🤖 AI Summary
Existing protein retrieval methods (e.g., BLAST) rely heavily on sequence similarity, limiting their ability to identify evolutionarily distant proteins with conserved structure or function. This work introduces the first dense retrieval framework for proteins based on protein language models (PLMs), leveraging ESM and ProtBERT to generate semantically informed embeddings that explicitly decouple sequence similarity bias. The approach integrates these embeddings with efficient approximate nearest neighbor indexing (e.g., FAISS) to enable scalable vector-based retrieval. Its core contribution is the first application of PLM-derived embeddings for functional, cross-sequence protein retrieval—enabling semantic matching at both structural and functional levels. Evaluated on multiple benchmarks, the method significantly improves recall of remote homologs and functionally similar proteins, successfully recovering critical functional proteins missed by BLAST. It establishes a new paradigm for protein functional annotation and novel target discovery.
📝 Abstract
Protein retrieval, which targets the deconstruction of the relationship between sequences, structures and functions, empowers the advancing of biology.
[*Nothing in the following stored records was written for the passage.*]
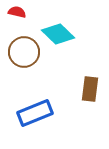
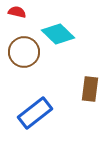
blue rectangle: rotated 16 degrees counterclockwise
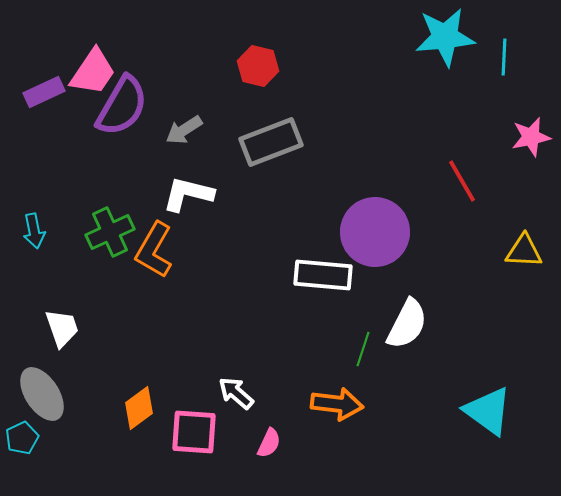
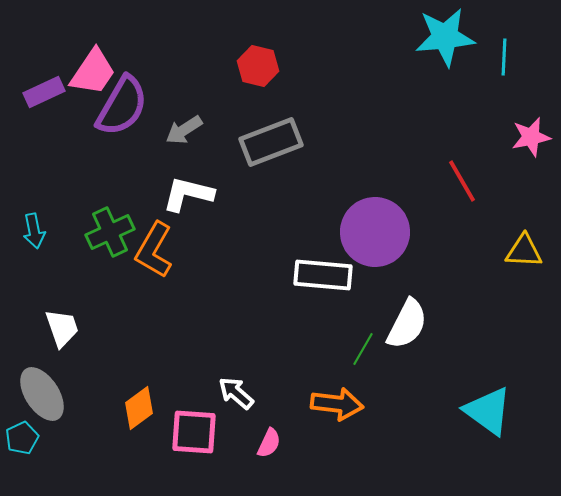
green line: rotated 12 degrees clockwise
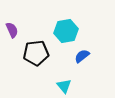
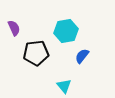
purple semicircle: moved 2 px right, 2 px up
blue semicircle: rotated 14 degrees counterclockwise
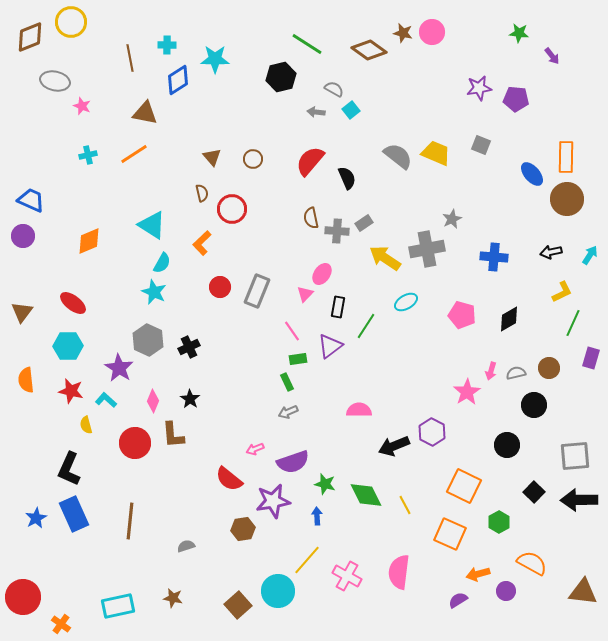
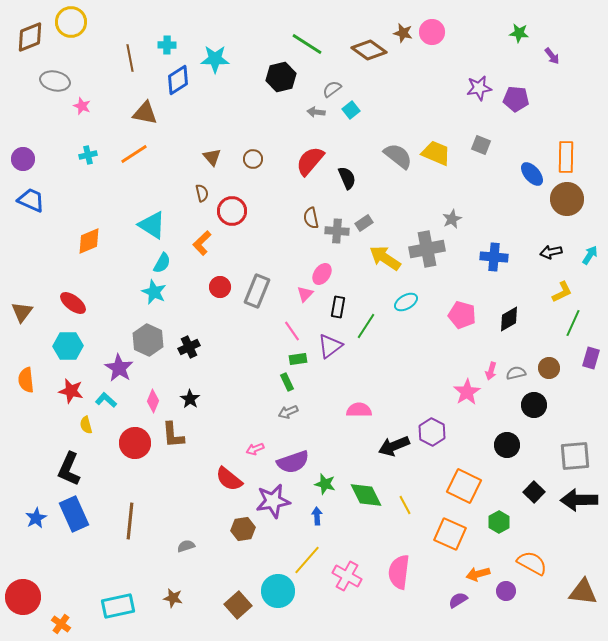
gray semicircle at (334, 89): moved 2 px left; rotated 66 degrees counterclockwise
red circle at (232, 209): moved 2 px down
purple circle at (23, 236): moved 77 px up
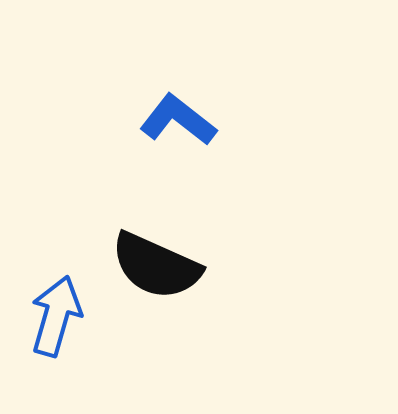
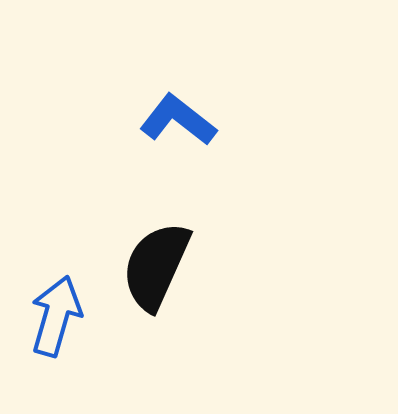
black semicircle: rotated 90 degrees clockwise
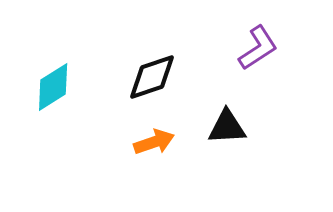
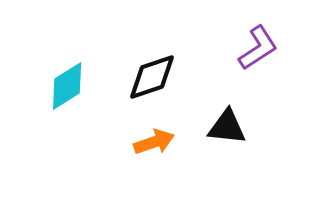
cyan diamond: moved 14 px right, 1 px up
black triangle: rotated 9 degrees clockwise
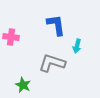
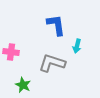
pink cross: moved 15 px down
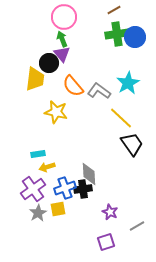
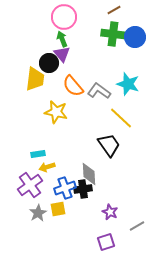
green cross: moved 4 px left; rotated 15 degrees clockwise
cyan star: moved 1 px down; rotated 25 degrees counterclockwise
black trapezoid: moved 23 px left, 1 px down
purple cross: moved 3 px left, 4 px up
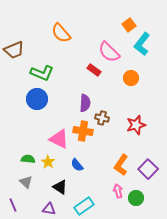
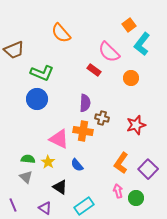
orange L-shape: moved 2 px up
gray triangle: moved 5 px up
purple triangle: moved 4 px left, 1 px up; rotated 24 degrees clockwise
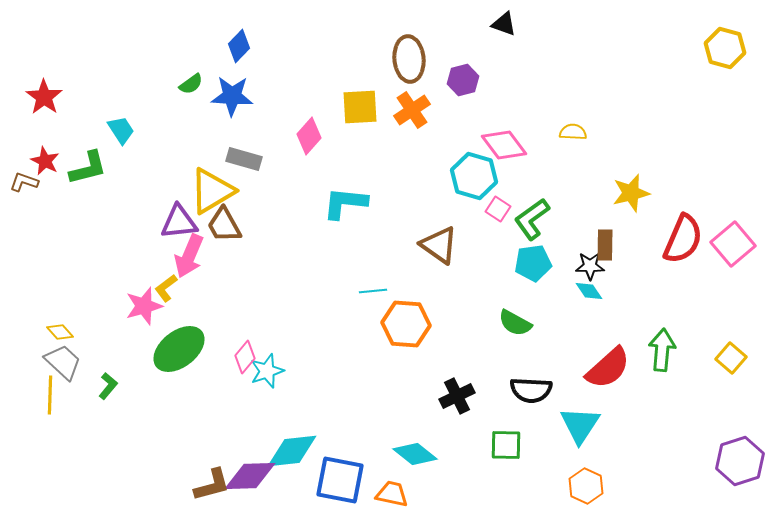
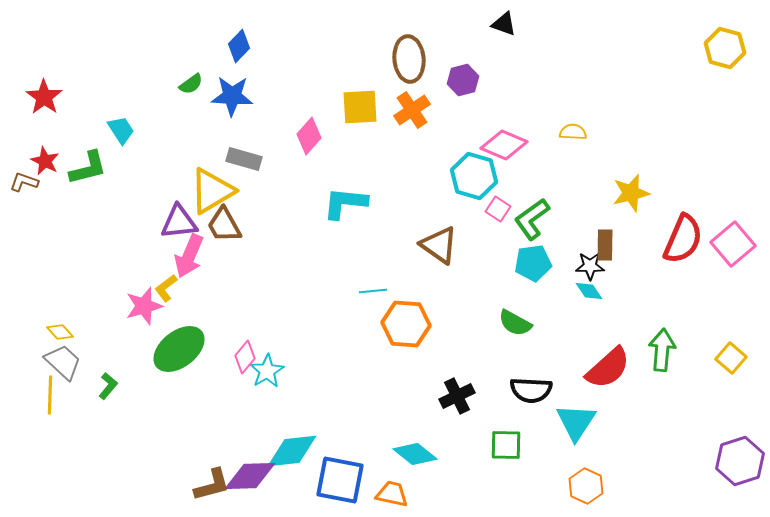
pink diamond at (504, 145): rotated 30 degrees counterclockwise
cyan star at (267, 371): rotated 12 degrees counterclockwise
cyan triangle at (580, 425): moved 4 px left, 3 px up
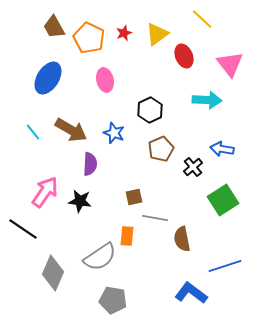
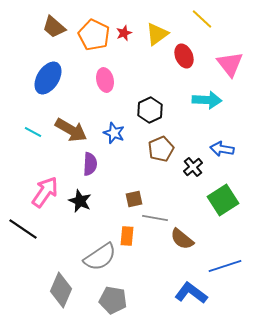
brown trapezoid: rotated 20 degrees counterclockwise
orange pentagon: moved 5 px right, 3 px up
cyan line: rotated 24 degrees counterclockwise
brown square: moved 2 px down
black star: rotated 15 degrees clockwise
brown semicircle: rotated 40 degrees counterclockwise
gray diamond: moved 8 px right, 17 px down
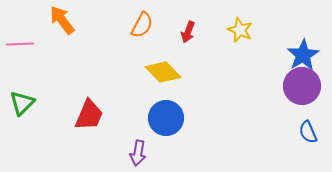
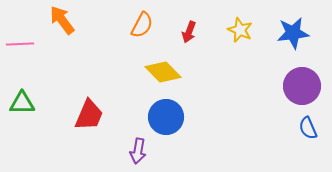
red arrow: moved 1 px right
blue star: moved 10 px left, 22 px up; rotated 24 degrees clockwise
green triangle: rotated 44 degrees clockwise
blue circle: moved 1 px up
blue semicircle: moved 4 px up
purple arrow: moved 2 px up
Basic Local Alignment Search Tool (BLAST), a sequence-similarity-based algorithm, has proved the efficiency of this field. Despite the existing tools for protein retrieval, they prioritize sequence similarity and probably overlook proteins that are dissimilar but share homology or functionality. In order to tackle this problem, we propose a novel protein retrieval framework that mitigates the bias towards sequence similarity. Our framework initiatively harnesses protein language models (PLMs) to embed protein sequences within a high-dimensional feature space, thereby enhancing the representation capacity for subsequent analysis. Subsequently, an accelerated indexed vector database is constructed to facilitate expedited access and retrieval of dense vectors. Extensive experiments demonstrate that our framework can equally retrieve both similar and dissimilar proteins. Moreover, this approach enables the identification of proteins that conventional methods fail to uncover. This framework will effectively assist in protein mining and empower the development of biology.